Gran laughed. “I do if we want it done. You don’t have time to clean. Besid
es, these old bones have some action left in them.”
“Gran, I didn’t mean you were too old…”
“Then what did you mean, darlin’?”
Molly opened her mouth to speak and then closed it, realizing that was what she meant.
“I think I’ll go take a shower.” She heard Gran’s laughter as she went into her room.
Thirty minutes later, she was back, this time dressed in a pair of black, wool pants and a thick, cream-colored Aran turtleneck sweater.
“There’s a fresh pot of tea in the kitchen, darlin’.”
Molly made her way there and filled a large cup. She’d warmed up the outside of her body, now she needed to warm up on the inside. She checked her phone. Callum texted back, saying there was no change in Henry’s condition.
“How is Henry?” Gran asked.
“He’s still in a coma. They actually pronounced him dead at one point. Thankfully, a nurse noticed he was still breathing.” She took her tea into the dining room where Gran was folding laundry. Molly pulled out a chair and sat down, grabbed a towel from the basket and folded it.
“They mentioned it on the morning news but didn’t give many details.”
“Dr. West found aconite in his system, which what was making him so ill. But when I found him, he had a huge gash on the back of his head. I’m sure that has something to do with it. The DI in charge thinks it was me.”
“Thinks it was you? Is the man daft in the head?” She laid a bedsheet on the table to fold. “What possible reason could you have to want to hurt a man you met two days ago?”
Molly took a sip of her tea, as the basket was now empty. “I have no idea, Gran. Like you said, I think he’s daft in the head,” Molly put her hands around her mug for warmth. “I need to go tell Mrs. West. I hope she hasn’t heard it on the news yet.”

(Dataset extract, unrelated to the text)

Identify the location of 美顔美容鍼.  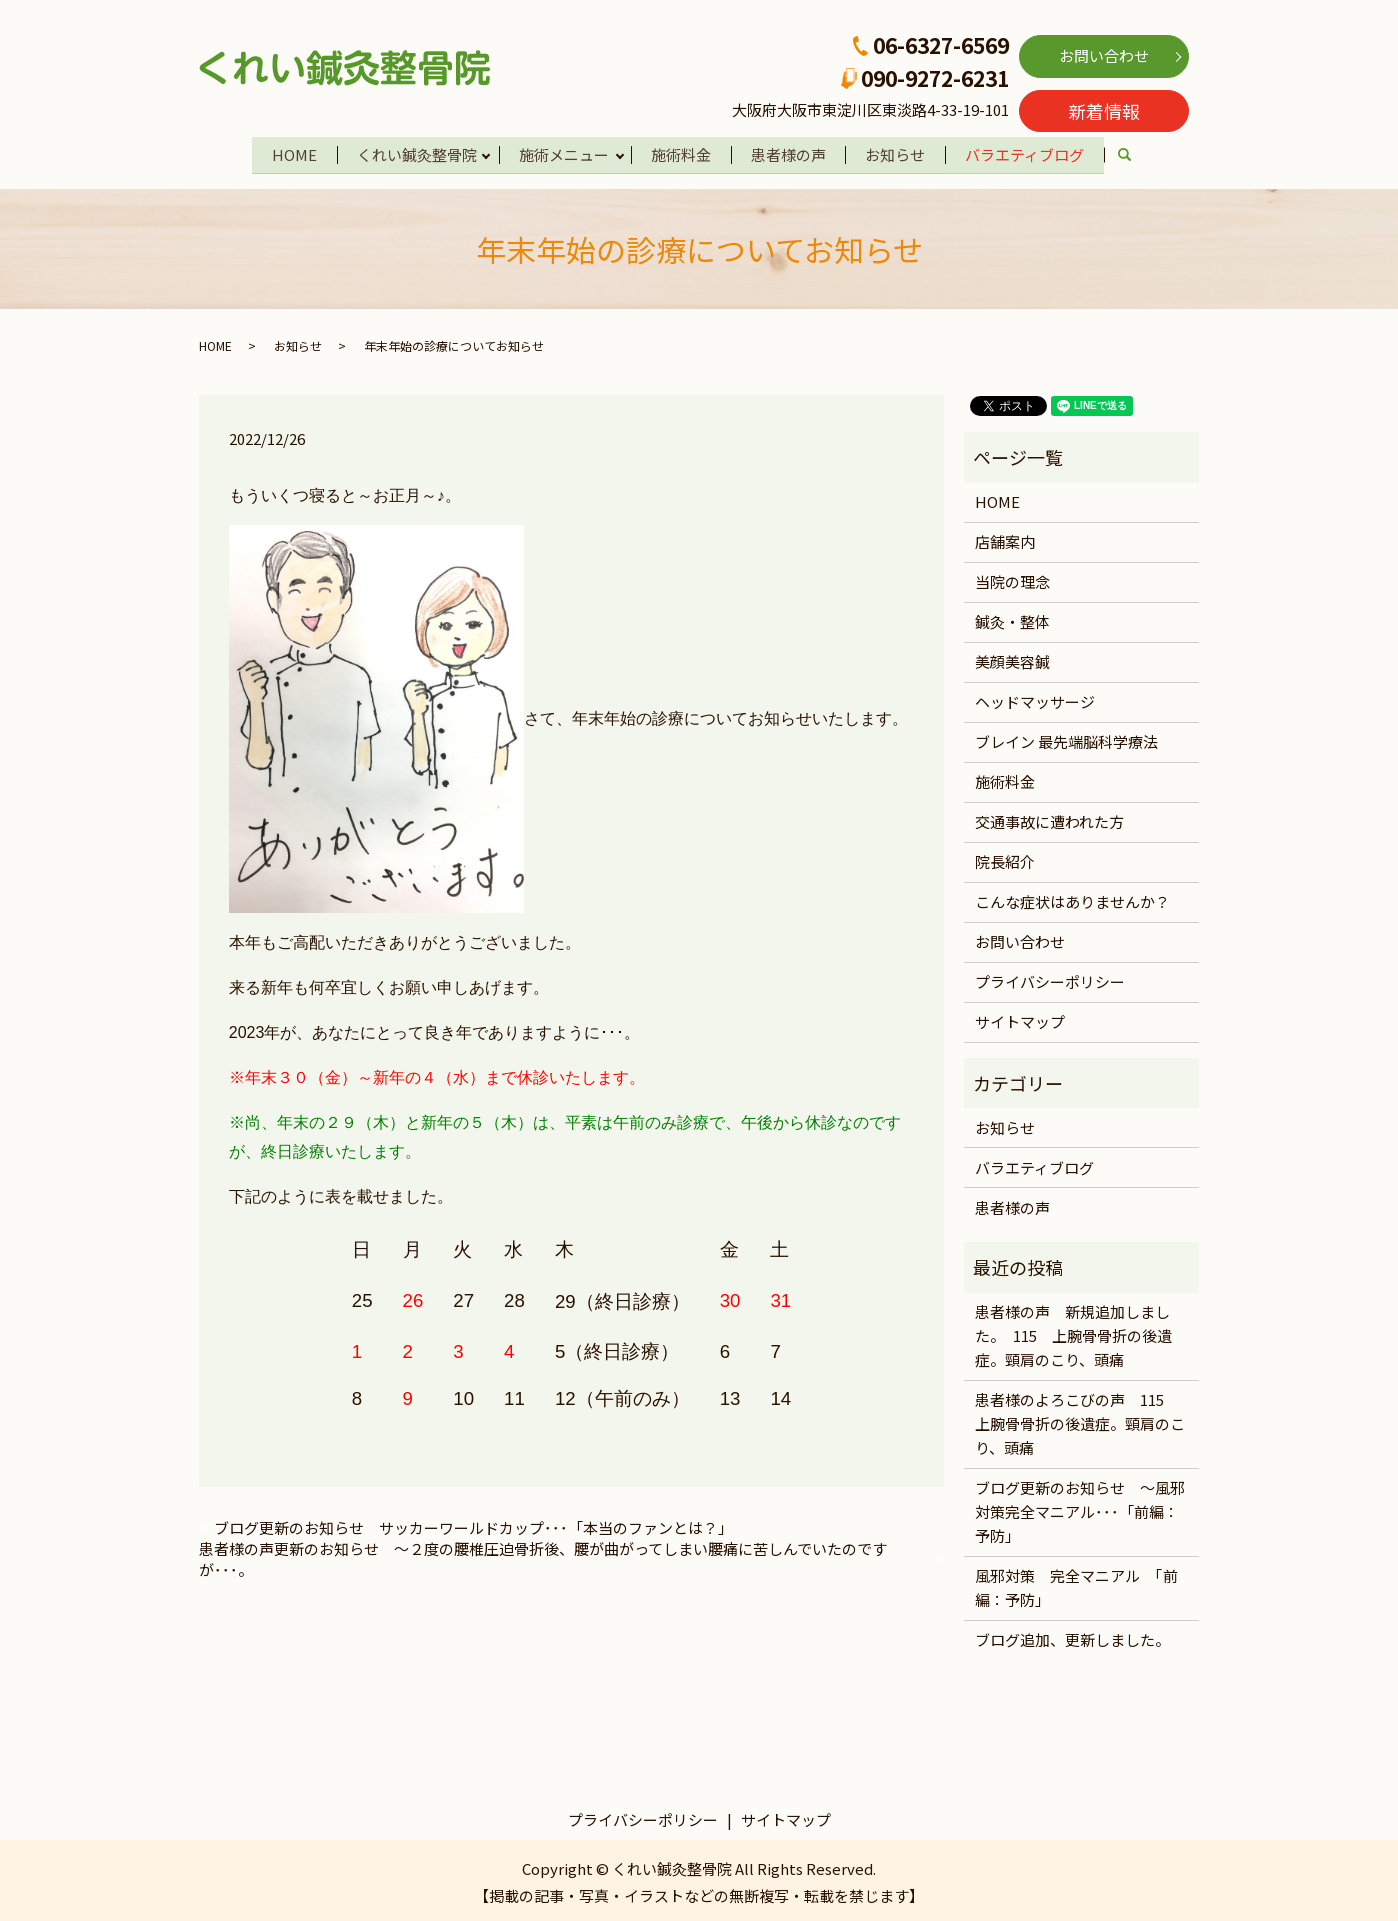 (1012, 658).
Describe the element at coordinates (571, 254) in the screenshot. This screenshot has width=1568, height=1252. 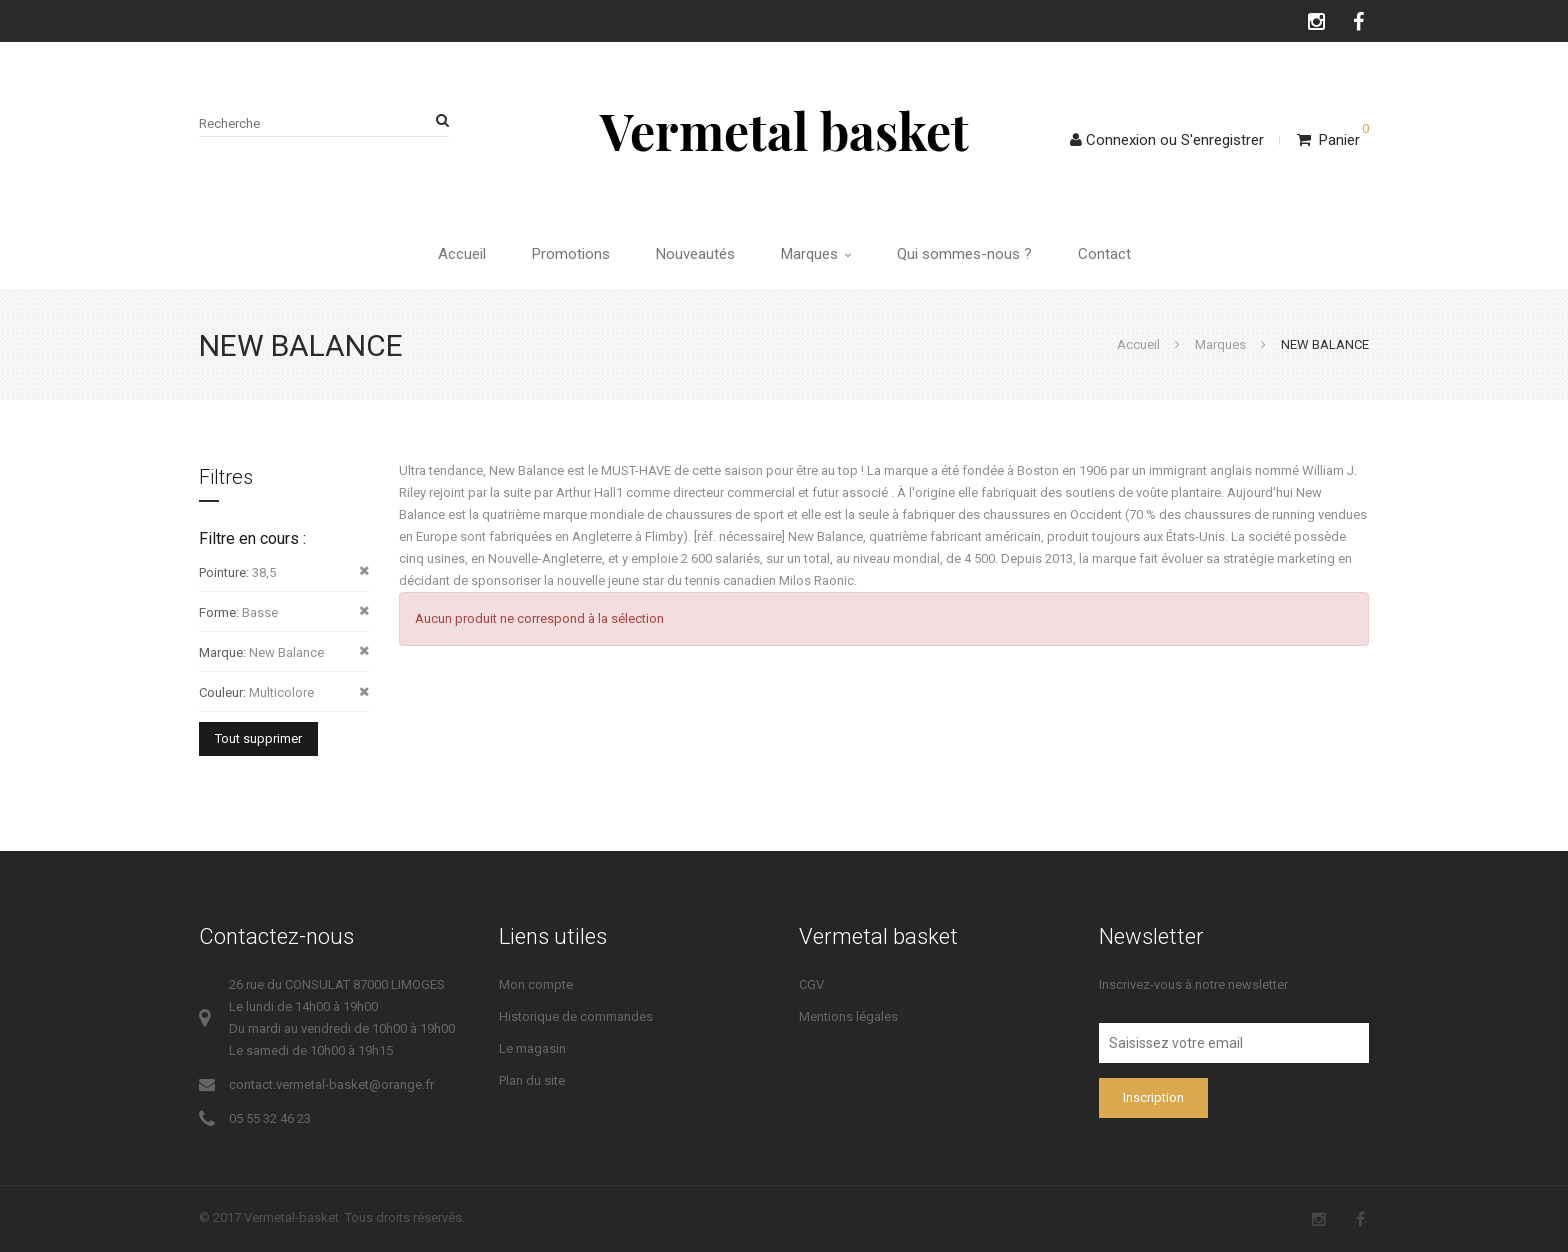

“Samantha West? Whatever for?” Gran asked as she set the folded clothes in the basket and the basket on the floor. Luna came over to investigate, sticking her nose in and sniffing.
“She and Henry were old friends, and I don’t want her to hear it from anyone else.” Molly moved Luna’s nose out of the basket, “Nothing for you in there, little girl.” Molly moved it out of the way so she could get closer to me, and Molly picked her up. Luna gave her face a lick and then settled down in Molly’s lap.